◆ **PROBLEM**: Below are the entries; transcribe them exactly and drop every picture.

= Beginning of Section =

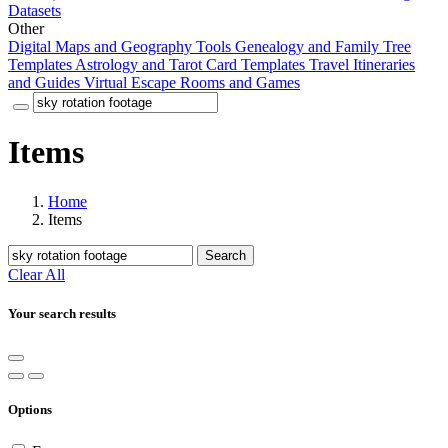
Datasets
Other
Digital Maps and Geography Tools
Genealogy and Family Tree
Templates
Astrology and Tarot Card Templates
Travel Itineraries
and Guides
Virtual Escape Rooms and Games
Items
Home
Items
Search
Clear All
Your search results
Options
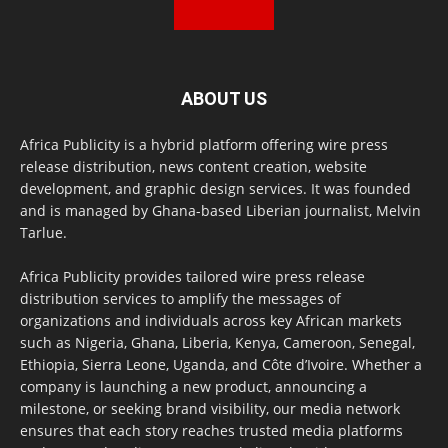
ABOUT US
Africa Publicity is a hybrid platform offering wire press
release distribution, news content creation, website
development, and graphic design services. It was founded
and is managed by Ghana-based Liberian journalist, Melvin
Tarlue.
Africa Publicity provides tailored wire press release
distribution services to amplify the messages of
organizations and individuals across key African markets
such as Nigeria, Ghana, Liberia, Kenya, Cameroon, Senegal,
Ethiopia, Sierra Leone, Uganda, and Côte d’Ivoire. Whether a
company is launching a new product, announcing a
milestone, or seeking brand visibility, our media network
ensures that each story reaches trusted media platforms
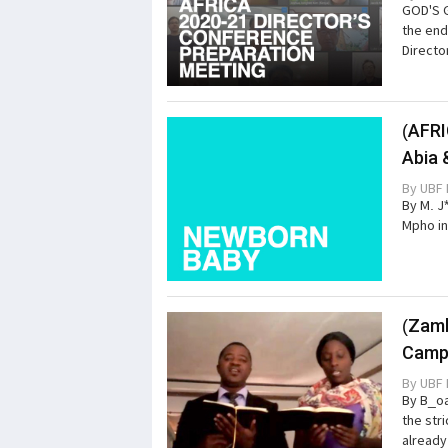
GOD'S 
the end
Directo
(AFRI
Abia 
By
UBF 
By M. J
Mpho in
(Zamb
Campu
By
UBF 
By B_oa
the str
already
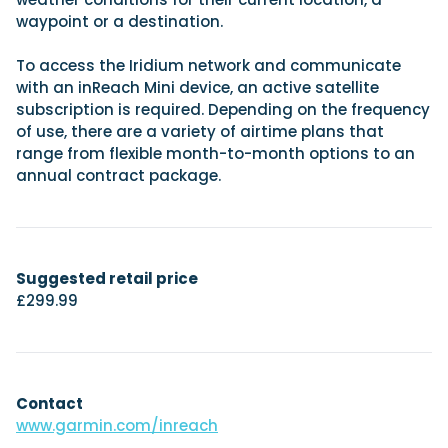
waypoint or a destination.
To access the Iridium network and communicate
with an inReach Mini device, an active satellite
subscription is required. Depending on the frequency
of use, there are a variety of airtime plans that
range from flexible month-to-month options to an
annual contract package.
Suggested retail price
£299.99
Contact
www.garmin.com/inreach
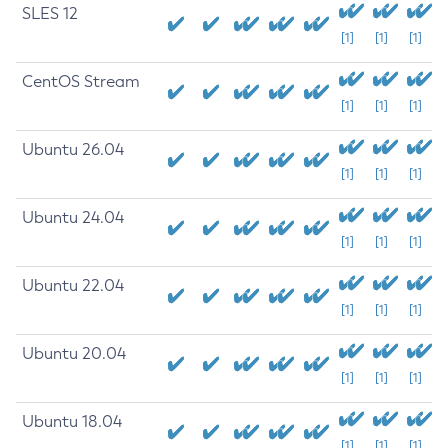
SLES 12
[1]
[1]
[1]
CentOS Stream
[1]
[1]
[1]
Ubuntu 26.04
[1]
[1]
[1]
Ubuntu 24.04
[1]
[1]
[1]
Ubuntu 22.04
[1]
[1]
[1]
Ubuntu 20.04
[1]
[1]
[1]
Ubuntu 18.04
[1]
[1]
[1]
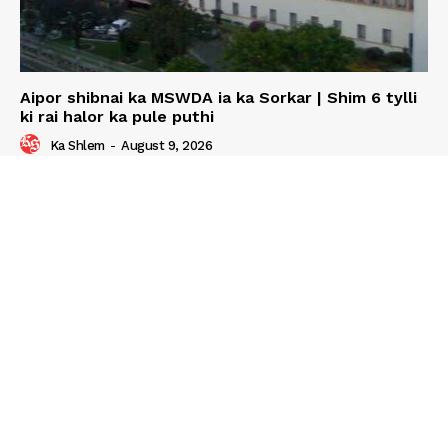
Aipor shibnai ka MSWDA ia ka Sorkar | Shim 6 tylli
ki rai halor ka pule puthi
Ka Shlem
-
August 9, 2026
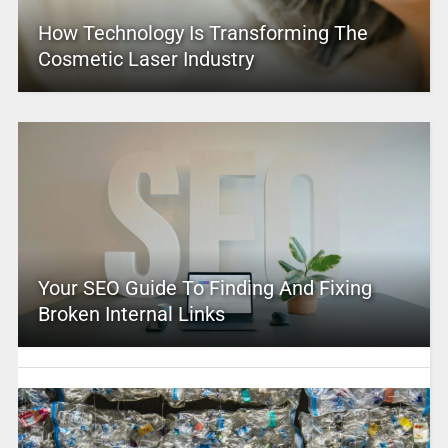
How Technology Is Transforming The
Cosmetic Laser Industry
Your SEO Guide To Finding And Fixing
Broken Internal Links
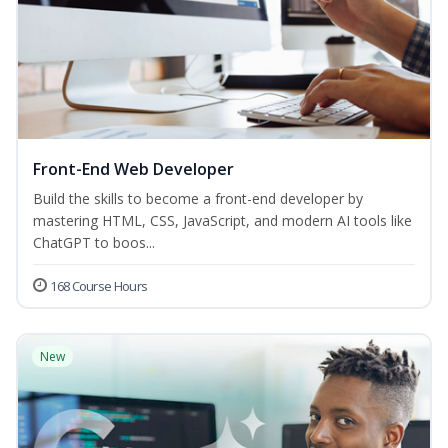
Front-End Web Developer
Build the skills to become a front-end developer by
mastering HTML, CSS, JavaScript, and modern AI tools like
ChatGPT to boos...
168 Course Hours
New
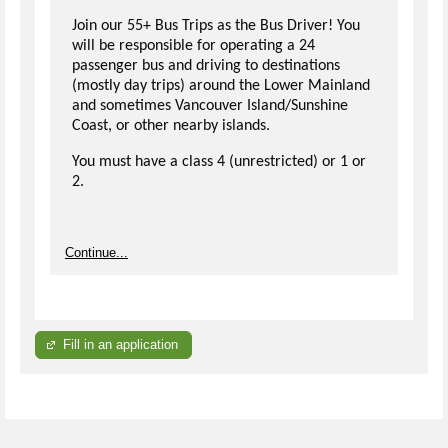
Join our 55+ Bus Trips as the Bus Driver! You
will be responsible for operating a 24
passenger bus and driving to destinations
(mostly day trips) around the Lower Mainland
and sometimes Vancouver Island/Sunshine
Coast, or other nearby islands.
You must have a class 4 (unrestricted) or 1 or
2.
Continue...
Fill in an application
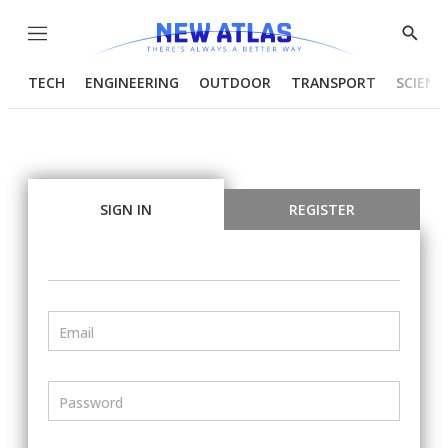
Menu
Show
Searc
TECH
ENGINEERING
OUTDOOR
TRANSPORT
SCIENC
SIGN IN
REGISTER
Email
Password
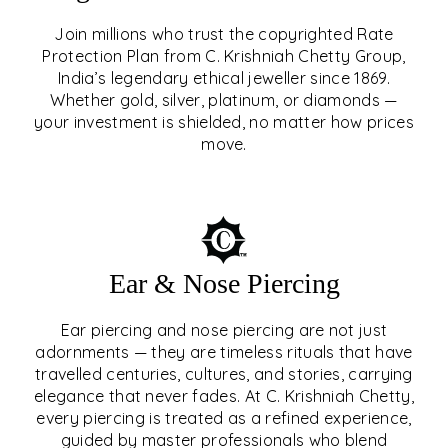
Join millions who trust the copyrighted Rate
Protection Plan from C. Krishniah Chetty Group,
SIGNATURE RATE
India’s legendary ethical jeweller since 1869.
Whether gold, silver, platinum, or diamonds —
PROTECTION PLAN
your investment is shielded, no matter how prices
move.
EXPLORE
Ear & Nose Piercing
Ear piercing and nose piercing are not just
adornments — they are timeless rituals that have
travelled centuries, cultures, and stories, carrying
elegance that never fades. At C. Krishniah Chetty,
every piercing is treated as a refined experience,
guided by master professionals who blend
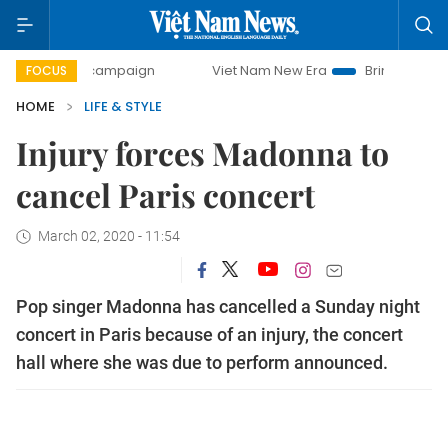
-day campaign
Viet Nam New Era
Bringing Resolutions t
FOCUS
HOME
LIFE & STYLE
Injury forces Madonna to
cancel Paris concert
March 02, 2020 - 11:54
Pop singer Madonna has cancelled a Sunday night
concert in Paris because of an injury, the concert
hall where she was due to perform announced.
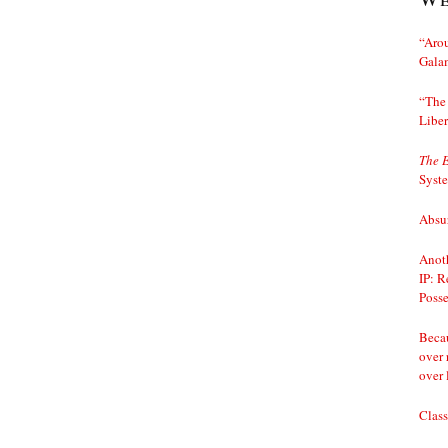
“Arou
Gala
“The 
Liber
The 
Syst
Absur
Anoth
IP: R
Posse
Becau
over 
over 
Class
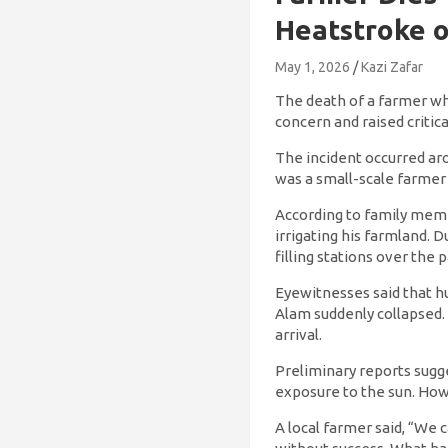
Heatstroke o
May 1, 2026
Kazi Zafar
The death of a farmer whi
concern and raised criti
The incident occurred ar
was a small-scale farmer
According to family membe
irrigating his farmland.
filling stations over the 
Eyewitnesses said that h
Alam suddenly collapsed
arrival.
Preliminary reports sug
exposure to the sun. How
A local farmer said, “We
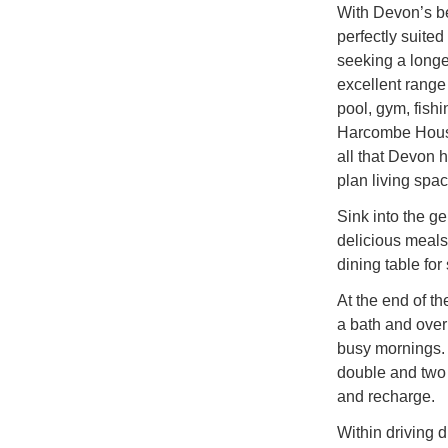
With Devon’s be
perfectly suited
seeking a longe
excellent range
pool, gym, fishi
Harcombe House
all that Devon h
plan living spac
Sink into the ge
delicious meals 
dining table for 
At the end of t
a bath and ove
busy mornings. 
double and two 
and recharge.
Within driving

= End of Section =

◆ **EXPECTED OUTPUT**:
Datasets
Other
Digital Maps and Geography Tools
Genealogy and Family Tree
Templates
Astrology and Tarot Card Templates
Travel Itineraries
and Guides
Virtual Escape Rooms and Games
Items
Home
Items
Search
Clear All
Your search results
Options
ABOUT US
Africa Publicity is a hybrid platform offering wire press
release distribution, news content creation, website
development, and graphic design services. It was founded
and is managed by Ghana-based Liberian journalist, Melvin
Tarlue.
Africa Publicity provides tailored wire press release
distribution services to amplify the messages of
organizations and individuals across key African markets
such as Nigeria, Ghana, Liberia, Kenya, Cameroon, Senegal,
Ethiopia, Sierra Leone, Uganda, and Côte d’Ivoire. Whether a
company is launching a new product, announcing a
milestone, or seeking brand visibility, our media network
ensures that each story reaches trusted media platforms
GOD'S 
the end
Directo
(AFRI
Abia 
By
UBF 
By M. J
Mpho in
(Zamb
Campu
By
UBF 
By B_oa
the str
already
waypoint or a destination.
To access the Iridium network and communicate
with an inReach Mini device, an active satellite
subscription is required. Depending on the frequency
of use, there are a variety of airtime plans that
range from flexible month-to-month options to an
annual contract package.
Suggested retail price
£299.99
Contact
www.garmin.com/inreach
SLES 12
[1]
[1]
[1]
CentOS Stream
[1]
[1]
[1]
Ubuntu 26.04
[1]
[1]
[1]
Ubuntu 24.04
[1]
[1]
[1]
Ubuntu 22.04
[1]
[1]
[1]
Ubuntu 20.04
[1]
[1]
[1]
Ubuntu 18.04
[1]
[1]
[1]
Aipor shibnai ka MSWDA ia ka Sorkar | Shim 6 tylli
ki rai halor ka pule puthi
Ka Shlem
-
August 9, 2026
How Technology Is Transforming The
Cosmetic Laser Industry
Your SEO Guide To Finding And Fixing
Broken Internal Links
Front-End Web Developer
Build the skills to become a front-end developer by
mastering HTML, CSS, JavaScript, and modern AI tools like
ChatGPT to boos...
168 Course Hours
New
Join our 55+ Bus Trips as the Bus Driver! You
will be responsible for operating a 24
passenger bus and driving to destinations
(mostly day trips) around the Lower Mainland
and sometimes Vancouver Island/Sunshine
Coast, or other nearby islands.
You must have a class 4 (unrestricted) or 1 or
2.
Continue...
Fill in an application
Menu
Show
Searc
TECH
ENGINEERING
OUTDOOR
TRANSPORT
SCIENC
SIGN IN
REGISTER
Email
Password
Join millions who trust the copyrighted Rate
Protection Plan from C. Krishniah Chetty Group,
SIGNATURE RATE
India’s legendary ethical jeweller since 1869.
Whether gold, silver, platinum, or diamonds —
PROTECTION PLAN
your investment is shielded, no matter how prices
move.
EXPLORE
Ear & Nose Piercing
Ear piercing and nose piercing are not just
adornments — they are timeless rituals that have
travelled centuries, cultures, and stories, carrying
elegance that never fades. At C. Krishniah Chetty,
every piercing is treated as a refined experience,
guided by master professionals who blend
-day campaign
Viet Nam New Era
Bringing Resolutions t
FOCUS
HOME
LIFE & STYLE
Injury forces Madonna to
cancel Paris concert
March 02, 2020 - 11:54
Pop singer Madonna has cancelled a Sunday night
concert in Paris because of an injury, the concert
hall where she was due to perform announced.
“Arou
Gala
“The 
Liber
The 
Syst
Absur
Anoth
IP: R
Posse
Becau
over 
over 
Class
Heatstroke o
May 1, 2026
Kazi Zafar
The death of a farmer whi
concern and raised criti
The incident occurred ar
was a small-scale farmer
According to family membe
irrigating his farmland.
filling stations over the 
Eyewitnesses said that h
Alam suddenly collapsed
arrival.
Preliminary reports sug
exposure to the sun. How
A local farmer said, “We
With Devon’s be
perfectly suited
seeking a longe
excellent range
pool, gym, fishi
Harcombe House
all that Devon h
plan living spac
Sink into the ge
delicious meals 
dining table for 
At the end of t
a bath and ove
busy mornings. 
double and two 
and recharge.
Within driving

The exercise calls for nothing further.